7
votes

gcc's treatment of variadic templates is well known to be patchy (see for example this and this), but I wonder whether the following bug is already known (I cannot find it at bugzilla) or whether it is indeed a bug. Essentially, gcc (4.8.1) fails to expand a parameter pack inside a lambda:

#include <vector>
#include <algorithm>
#include <type_traits>

template<typename T, typename F, typename... X>
void bar(std::vector<T> const&c, F const&f, X&&... x)
{
  std:for_each(c.begin(),c.end(),[&](const T&t)
         { f(t,std::forward<X>(x)...); });
}

this causes (even without any instantiation)

error: parameter packs not expanded with ‘...’:
  { f(t,std::forward<X>(x)...); });
                        ^

any idea how to avoid that? (note: okay with icpc 14.0.2 and clang 3.4) Or is gcc correct after all and clang & icpc wrong?

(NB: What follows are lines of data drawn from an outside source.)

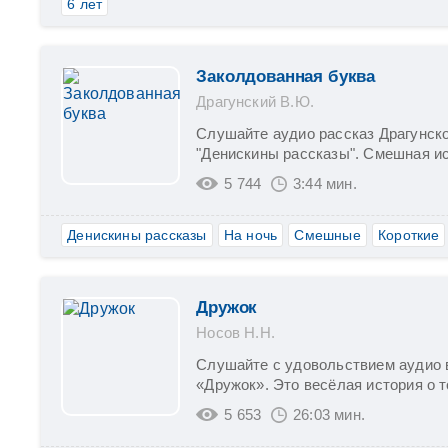
6 лет
Заколдованная буква
Драгунский В.Ю.
Слушайте аудио рассказ Драгунско
"Денискины рассказы". Смешная исто
5 744
3:44 мин.
Денискины рассказы
На ночь
Смешные
Короткие
Дружок
Носов Н.Н.
Слушайте с удовольствием аудио 
«Дружок». Это весёлая история о т
5 653
26:03 мин.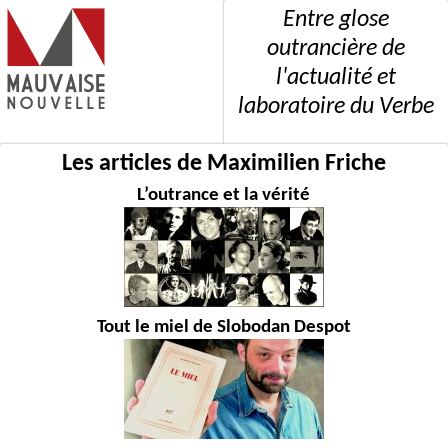
Entre glose
outrancière de
l'actualité et
laboratoire du Verbe
Les articles de Maximilien Friche
L’outrance et la vérité
Tout le miel de Slobodan Despot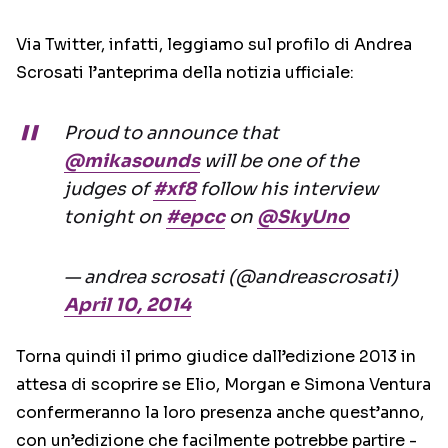
Via Twitter, infatti, leggiamo sul profilo di Andrea
Scrosati l’anteprima della notizia ufficiale:
Proud to announce that
@mikasounds
will be one of the
judges of
#xf8
follow his interview
tonight on
#epcc
on
@SkyUno
— andrea scrosati (@andreascrosati)
April 10, 2014
Torna quindi il primo giudice dall’edizione 2013 in
attesa di scoprire se Elio, Morgan e Simona Ventura
confermeranno la loro presenza anche quest’anno,
con un’edizione che facilmente potrebbe partire -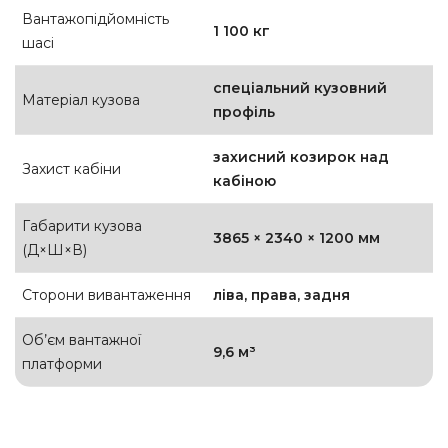
Вантажопідйомність
1 100 кг
шасі
спеціальний кузовний
Матеріал кузова
профіль
захисний козирок над
Захист кабіни
кабіною
Габарити кузова
3865 × 2340 × 1200 мм
(Д×Ш×В)
Сторони вивантаження
ліва, права, задня
Об’єм вантажної
9,6 м³
платформи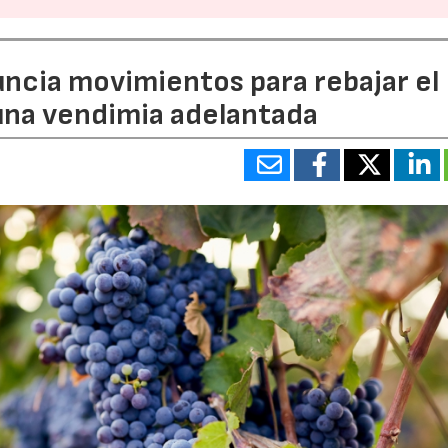
uncia movimientos para rebajar el
 una vendimia adelantada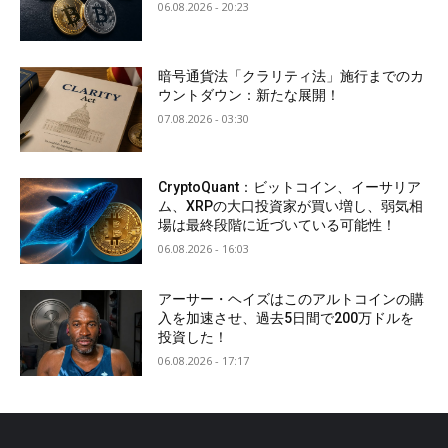
06.08.2026 - 20:23
暗号通貨法「クラリティ法」施行までのカ
ウントダウン：新たな展開！
07.08.2026 - 03:30
CryptoQuant：ビットコイン、イーサリア
ム、XRPの大口投資家が買い増し、弱気相
場は最終段階に近づいている可能性！
06.08.2026 - 16:03
アーサー・ヘイズはこのアルトコインの購
入を加速させ、過去5日間で200万ドルを
投資した！
06.08.2026 - 17:17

edit Note that the problem is the lambda, as also this doesn't compile:

template<typename T, typename F, typename... X>
void bar(std::vector<T> const&c, F const&f, X&&... x)
{
auto func = [&](const T&t){ f(t,std::forward<X>(x)...); };
std:for_each(c.begin(),c.end(),func);
}

with the "error" report in the lambda defiition.

1
What is the first parameter passed t? - Manu343726
@Manu343726 What does it matter? The error reports even with no instantiation. See it live - WhozCraig
Random suggestion: [&x...] do anything? Or stuff them in a tuple<X&&...> before pulling them out with an std::get<Is>(tup)... - Yakk - Adam Nevraumont
@Yakk Why should [&x...] help? I could try the tuple trick, but I'm afraid the compiler will not optimise that away ... - Walter
@walter Just stabs at workarounds: the compiler is wrong. - Yakk - Adam Nevraumont

1 Answers

8
votes

Given that the code compiles cleanly with both clang version 3.5 (trunk 202594) and more importantly with gcc version 4.9.0 20140302 (experimental) (GCC), both with -Wall, I would say it was an issue with the earlier versions of gcc.